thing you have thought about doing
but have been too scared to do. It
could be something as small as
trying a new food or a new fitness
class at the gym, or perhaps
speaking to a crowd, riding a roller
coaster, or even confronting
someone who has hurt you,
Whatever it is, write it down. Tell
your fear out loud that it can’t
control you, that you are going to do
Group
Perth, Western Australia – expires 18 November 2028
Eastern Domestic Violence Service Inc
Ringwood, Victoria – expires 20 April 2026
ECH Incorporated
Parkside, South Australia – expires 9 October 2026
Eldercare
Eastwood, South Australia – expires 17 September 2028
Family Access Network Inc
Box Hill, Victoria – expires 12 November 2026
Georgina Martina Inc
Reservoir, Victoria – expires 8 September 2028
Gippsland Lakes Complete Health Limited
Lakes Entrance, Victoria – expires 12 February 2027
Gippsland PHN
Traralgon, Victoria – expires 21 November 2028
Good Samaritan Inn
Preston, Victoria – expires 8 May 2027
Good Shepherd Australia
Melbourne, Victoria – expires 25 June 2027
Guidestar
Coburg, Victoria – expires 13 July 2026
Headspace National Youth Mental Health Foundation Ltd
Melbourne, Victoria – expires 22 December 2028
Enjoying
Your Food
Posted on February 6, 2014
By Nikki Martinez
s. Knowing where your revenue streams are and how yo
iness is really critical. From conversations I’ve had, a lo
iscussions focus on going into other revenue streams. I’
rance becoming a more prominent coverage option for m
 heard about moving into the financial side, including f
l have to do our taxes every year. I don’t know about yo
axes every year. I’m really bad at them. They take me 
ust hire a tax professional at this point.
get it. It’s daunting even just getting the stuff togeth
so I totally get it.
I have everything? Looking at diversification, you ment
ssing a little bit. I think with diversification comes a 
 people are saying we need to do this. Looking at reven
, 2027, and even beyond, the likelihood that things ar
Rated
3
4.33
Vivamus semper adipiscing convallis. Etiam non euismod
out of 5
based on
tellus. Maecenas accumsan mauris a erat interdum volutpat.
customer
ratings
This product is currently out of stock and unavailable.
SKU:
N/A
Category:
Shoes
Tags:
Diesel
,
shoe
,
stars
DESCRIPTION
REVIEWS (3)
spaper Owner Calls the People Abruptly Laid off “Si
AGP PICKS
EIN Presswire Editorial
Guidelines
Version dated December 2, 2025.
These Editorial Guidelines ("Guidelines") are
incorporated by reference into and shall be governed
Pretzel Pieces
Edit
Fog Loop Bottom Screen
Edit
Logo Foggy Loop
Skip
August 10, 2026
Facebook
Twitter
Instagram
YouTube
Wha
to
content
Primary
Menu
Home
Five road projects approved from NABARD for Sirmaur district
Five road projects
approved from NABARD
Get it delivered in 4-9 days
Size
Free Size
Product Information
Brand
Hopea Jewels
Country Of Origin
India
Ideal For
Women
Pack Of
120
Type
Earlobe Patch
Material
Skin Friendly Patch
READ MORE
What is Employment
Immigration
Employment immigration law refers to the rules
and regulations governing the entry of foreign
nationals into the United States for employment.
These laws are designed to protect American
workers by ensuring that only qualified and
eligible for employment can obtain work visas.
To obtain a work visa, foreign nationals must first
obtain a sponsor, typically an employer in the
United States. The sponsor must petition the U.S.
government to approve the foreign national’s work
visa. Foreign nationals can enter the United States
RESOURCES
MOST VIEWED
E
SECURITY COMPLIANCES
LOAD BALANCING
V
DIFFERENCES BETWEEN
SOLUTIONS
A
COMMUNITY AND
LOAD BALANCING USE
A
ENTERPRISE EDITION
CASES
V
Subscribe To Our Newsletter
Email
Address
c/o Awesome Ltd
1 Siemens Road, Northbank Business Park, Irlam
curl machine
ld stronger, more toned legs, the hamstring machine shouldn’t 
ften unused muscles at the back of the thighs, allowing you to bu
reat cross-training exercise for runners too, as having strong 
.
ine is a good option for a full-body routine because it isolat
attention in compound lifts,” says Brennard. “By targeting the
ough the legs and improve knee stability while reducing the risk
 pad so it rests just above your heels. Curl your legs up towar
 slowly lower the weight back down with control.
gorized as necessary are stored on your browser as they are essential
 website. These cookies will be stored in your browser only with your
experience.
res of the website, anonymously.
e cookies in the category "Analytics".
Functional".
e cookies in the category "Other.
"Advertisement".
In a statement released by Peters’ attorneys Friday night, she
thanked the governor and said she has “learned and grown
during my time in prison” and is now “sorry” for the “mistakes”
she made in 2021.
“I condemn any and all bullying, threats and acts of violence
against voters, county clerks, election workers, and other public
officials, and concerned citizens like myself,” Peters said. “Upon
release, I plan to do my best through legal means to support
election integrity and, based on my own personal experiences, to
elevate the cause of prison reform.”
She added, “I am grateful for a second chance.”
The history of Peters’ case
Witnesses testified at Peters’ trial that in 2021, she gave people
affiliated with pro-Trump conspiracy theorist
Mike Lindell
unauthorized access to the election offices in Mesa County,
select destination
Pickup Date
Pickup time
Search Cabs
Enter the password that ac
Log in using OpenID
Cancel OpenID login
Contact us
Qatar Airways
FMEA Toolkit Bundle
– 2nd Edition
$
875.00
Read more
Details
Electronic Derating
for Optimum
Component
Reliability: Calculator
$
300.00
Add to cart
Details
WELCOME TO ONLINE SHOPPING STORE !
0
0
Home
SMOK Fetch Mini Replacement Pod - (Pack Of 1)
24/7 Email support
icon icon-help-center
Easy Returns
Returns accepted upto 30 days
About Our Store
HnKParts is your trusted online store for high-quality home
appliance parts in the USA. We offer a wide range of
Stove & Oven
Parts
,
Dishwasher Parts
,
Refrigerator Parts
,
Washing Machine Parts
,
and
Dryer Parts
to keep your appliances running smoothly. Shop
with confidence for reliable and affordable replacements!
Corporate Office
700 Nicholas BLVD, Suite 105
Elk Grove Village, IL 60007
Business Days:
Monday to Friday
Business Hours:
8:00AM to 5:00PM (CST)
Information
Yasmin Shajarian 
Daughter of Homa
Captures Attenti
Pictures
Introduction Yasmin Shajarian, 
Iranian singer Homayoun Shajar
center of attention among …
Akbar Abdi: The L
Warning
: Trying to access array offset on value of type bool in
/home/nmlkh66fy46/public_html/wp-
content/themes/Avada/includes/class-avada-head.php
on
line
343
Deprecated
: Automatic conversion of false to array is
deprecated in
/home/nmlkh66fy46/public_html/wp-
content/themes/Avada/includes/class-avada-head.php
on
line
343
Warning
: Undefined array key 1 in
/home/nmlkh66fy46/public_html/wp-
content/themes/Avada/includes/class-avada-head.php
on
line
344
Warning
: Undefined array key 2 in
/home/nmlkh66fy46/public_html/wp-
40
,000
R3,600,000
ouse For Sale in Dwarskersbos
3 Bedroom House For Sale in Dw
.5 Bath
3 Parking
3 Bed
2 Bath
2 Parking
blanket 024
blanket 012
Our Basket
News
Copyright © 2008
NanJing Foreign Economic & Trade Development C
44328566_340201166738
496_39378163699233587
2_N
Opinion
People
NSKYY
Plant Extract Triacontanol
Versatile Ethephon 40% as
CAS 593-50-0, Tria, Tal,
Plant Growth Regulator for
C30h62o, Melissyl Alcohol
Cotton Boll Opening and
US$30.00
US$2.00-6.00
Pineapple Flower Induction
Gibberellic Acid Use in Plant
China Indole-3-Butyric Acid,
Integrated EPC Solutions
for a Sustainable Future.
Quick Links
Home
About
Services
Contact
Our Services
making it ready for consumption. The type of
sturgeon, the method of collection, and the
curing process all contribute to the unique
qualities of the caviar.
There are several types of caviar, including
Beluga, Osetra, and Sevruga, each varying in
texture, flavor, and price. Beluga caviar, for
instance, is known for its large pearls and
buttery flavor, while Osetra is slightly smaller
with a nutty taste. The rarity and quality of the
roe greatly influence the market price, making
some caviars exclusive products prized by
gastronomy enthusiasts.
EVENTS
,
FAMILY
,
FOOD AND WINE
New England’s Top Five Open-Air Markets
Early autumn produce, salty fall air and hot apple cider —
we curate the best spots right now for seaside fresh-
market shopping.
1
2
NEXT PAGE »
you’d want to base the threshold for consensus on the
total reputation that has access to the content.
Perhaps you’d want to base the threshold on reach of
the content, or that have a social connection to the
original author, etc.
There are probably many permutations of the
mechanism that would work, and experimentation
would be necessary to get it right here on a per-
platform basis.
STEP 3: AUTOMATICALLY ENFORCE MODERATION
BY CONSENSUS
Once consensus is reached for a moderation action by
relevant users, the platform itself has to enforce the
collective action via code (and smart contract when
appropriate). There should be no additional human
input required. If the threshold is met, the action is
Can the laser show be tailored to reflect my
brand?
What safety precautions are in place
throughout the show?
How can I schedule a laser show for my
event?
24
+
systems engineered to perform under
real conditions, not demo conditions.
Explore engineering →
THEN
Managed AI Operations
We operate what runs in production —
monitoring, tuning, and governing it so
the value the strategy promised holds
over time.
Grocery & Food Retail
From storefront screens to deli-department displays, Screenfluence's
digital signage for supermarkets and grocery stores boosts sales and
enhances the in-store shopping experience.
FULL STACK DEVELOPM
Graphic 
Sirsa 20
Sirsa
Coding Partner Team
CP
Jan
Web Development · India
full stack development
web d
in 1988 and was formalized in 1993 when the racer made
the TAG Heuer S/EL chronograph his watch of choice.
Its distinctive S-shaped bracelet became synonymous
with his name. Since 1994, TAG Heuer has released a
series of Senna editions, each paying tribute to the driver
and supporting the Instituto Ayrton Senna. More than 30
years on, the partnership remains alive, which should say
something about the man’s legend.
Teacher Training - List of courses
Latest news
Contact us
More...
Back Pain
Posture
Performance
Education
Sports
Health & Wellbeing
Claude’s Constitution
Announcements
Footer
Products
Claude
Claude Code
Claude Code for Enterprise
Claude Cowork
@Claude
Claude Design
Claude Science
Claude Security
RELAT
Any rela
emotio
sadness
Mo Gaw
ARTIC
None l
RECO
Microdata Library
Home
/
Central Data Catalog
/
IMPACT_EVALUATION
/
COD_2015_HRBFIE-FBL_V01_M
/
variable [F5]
==*==
For every line above that has "Osetra" in it, copy the line.

_ANSWER SPACE_
Beluga, Osetra, and Sevruga, each varying in
buttery flavor, while Osetra is slightly smaller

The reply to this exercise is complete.